If JSON is the de-facto data format for modern data, it’s only natural to have a new warehouse that was purpose-built for JSON (e.g. SonarW). The alternative is to try to fit this data into warehousing technologies built decades ago – which is like fitting a square peg into a round hole. So lesson three is to use JSON – it makes things simple, convenient, functional and efficient.
Lesson 4: The Times, they-are-a-Changin – Revisit Old Assumptions
As technology changes, revisit assumptions and status quo. NoSQL did that when they looked at the nature of distributed systems, transactions and more. Big Data can do the same.
In the past, schemas were defined first, and everything came later. But today’s data structures are often declared at query time and not at load time. Data is first loaded and only interpreted while analysis occurs – the structure cannot be determined up-front and cannot be fixed. The velocity at which data changes is too great and the size of the data is too large to rely on systems that cannot support schema evolution. Things we have all taken for granted forever are no longer true. For example, we all learned that fixed schemas let query execution systems run faster. But when the data cannot be fixed, it is loaded into relational warehouses as BLOBs accessed through UDFs and the analytical processing speeds drop to a crawl. So as flexible data becomes the norm the strict schema approach slows things down rather than speed things up. Similarly, requirements are no longer fixed or slowly changing; they change quickly and new requirements are the norm and not the exception. Just like development methodologies went from waterfall- oriented to agile-oriented, data methodologies are also evolving – introducing “schema-on-read” approaches. Data sources come on-line quickly and the need to land the data and use it for correlation and analysis becomes ever-more common. A system that needs to normalize data or to convert it to a new format every time is naïve and can no longer be used at scale. Try to imagine an Internet of Things (IoT) application that would require all sensors to have the same fields forever, or a cyber-security warehouse that brings in events from an ever-growing set of sources yet requires all the sources to have identical data. This is a complex problem for traditional database approaches and requires a new modern data technology.
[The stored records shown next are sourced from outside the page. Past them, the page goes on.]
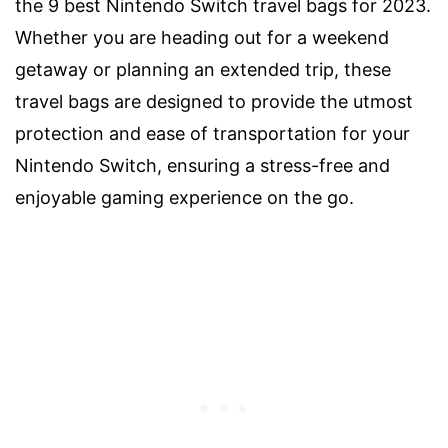
the 9 best Nintendo Switch travel bags for 2023.
Whether you are heading out for a weekend
getaway or planning an extended trip, these
travel bags are designed to provide the utmost
protection and ease of transportation for your
Nintendo Switch, ensuring a stress-free and
enjoyable gaming experience on the go.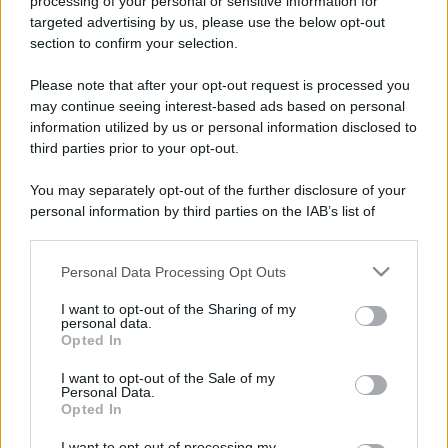
processing of your personal or sensitive information for
Barzelletta
targeted advertising by us, please use the below opt-out
Congresso di astronomia
section to confirm your selection.
Congresso di astronomia. Intervengono
Please note that after your opt-out request is processed you
may continue seeing interest-based ads based on personal
luminari della scienza per il fatto che un
information utilized by us or personal information disclosed to
famoso astronomo...
third parties prior to your opt-out.
https://www.qbarz.it/barzelletta/congresso-di-
You may separately opt-out of the further disclosure of your
personal information by third parties on the IAB’s list of
astronomia/
downstream participants.
Personal Data Processing Opt Outs
This information may also be disclosed by us to third parties
on the IAB’s List of Downstream Participants that may further
I want to opt-out of the Sharing of my
disclose it to other third parties.
personal data.
Opted In
Please note that this website/app uses one or more Google
services and may gather and store information including but
I want to opt-out of the Sale of my
Personal Data.
not limited to your visit or usage behaviour. You may click to
Opted In
grant or deny consent to Google and its third-party tags to
use your data for below specified purposes in below Google
I want to opt-out of processing my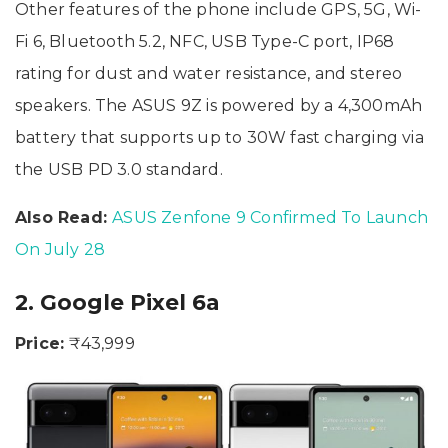
Other features of the phone include GPS, 5G, Wi-
Fi 6, Bluetooth 5.2, NFC, USB Type-C port, IP68
rating for dust and water resistance, and stereo
speakers. The ASUS 9Z is powered by a 4,300mAh
battery that supports up to 30W fast charging via
the USB PD 3.0 standard.
Also Read:
ASUS Zenfone 9 Confirmed To Launch
On July 28
2. Google Pixel 6a
Price:
₹43,999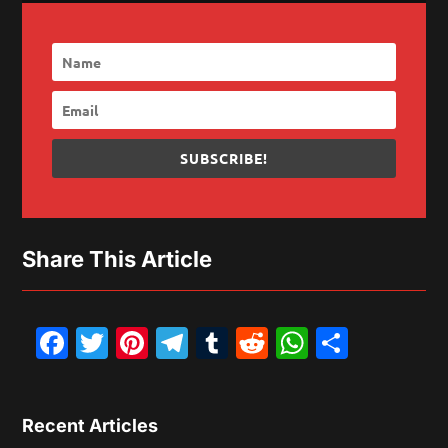
SUBSCRIBE!
Share This Article
Facebook
Twitter
Pinterest
Telegram
Tumblr
Reddit
WhatsAp
Share
Recent Articles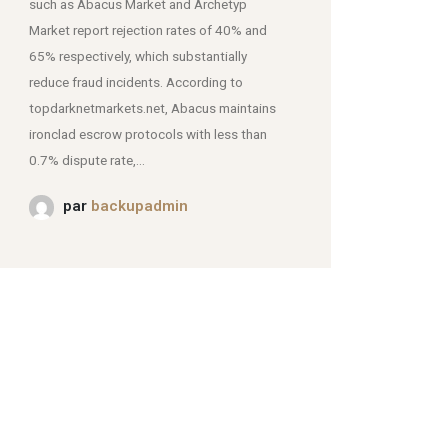
such as Abacus Market and Archetyp
Market report rejection rates of 40% and
mjpmei2k6iad.onion.
65% respectively, which substantially
reduce fraud incidents. According to
topdarknetmarkets.net, Abacus maintains
ironclad escrow protocols with less than
0.7% dispute rate,...
par
backupadmin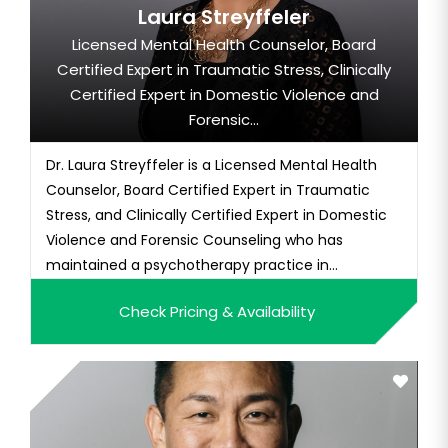
Laura Streyffeler
Licensed Mental Health Counselor, Board
Certified Expert in Traumatic Stress, Clinically
Certified Expert in Domestic Violence and
Forensic...
Dr. Laura Streyffeler is a Licensed Mental Health
Counselor, Board Certified Expert in Traumatic
Stress, and Clinically Certified Expert in Domestic
Violence and Forensic Counseling who has
maintained a psychotherapy practice in
Southwest Florida for over 25 years. Additionally, Dr.
Check Pricing & Availability
Laura is an acclaimed author, well sought-after
public speaker who provides professional training
courses and semina...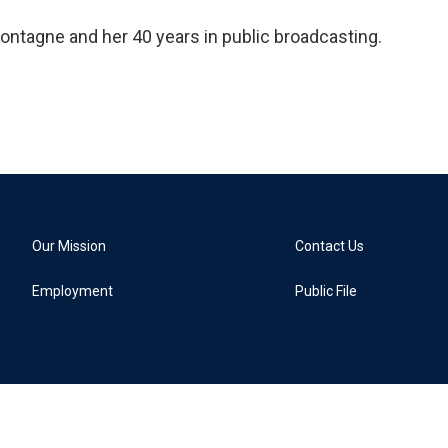
ontagne and her 40 years in public broadcasting.
Our Mission
Contact Us
Employment
Public File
Since new technologies are coming onto Big Data platforms faster than ever, the capabilities are also changing. For example, in the past the assumption was that flexible data does not come hand-in-hand with performant queries. But that is not longer true – for example, the concept of compressed columnar JSON originally pioneered by jSonar allows these two attributes to co-exist. So lesson four is that it is ok to question decade-old assumptions – sometimes it makes a world of difference.
The two main revolutions that have been transforming data management for the past 5-10 years have been Big Data and NoSQL. They were born with different workloads in mind, different goals and different audiences. And they both evolved differently. But neither can ignore the other and each has much to learn from the other. Specifically, the Big Data world can learn much from the simplicity, convenience and productivity of NoSQL – and if it does, it will become much more successful – especially in the trenches.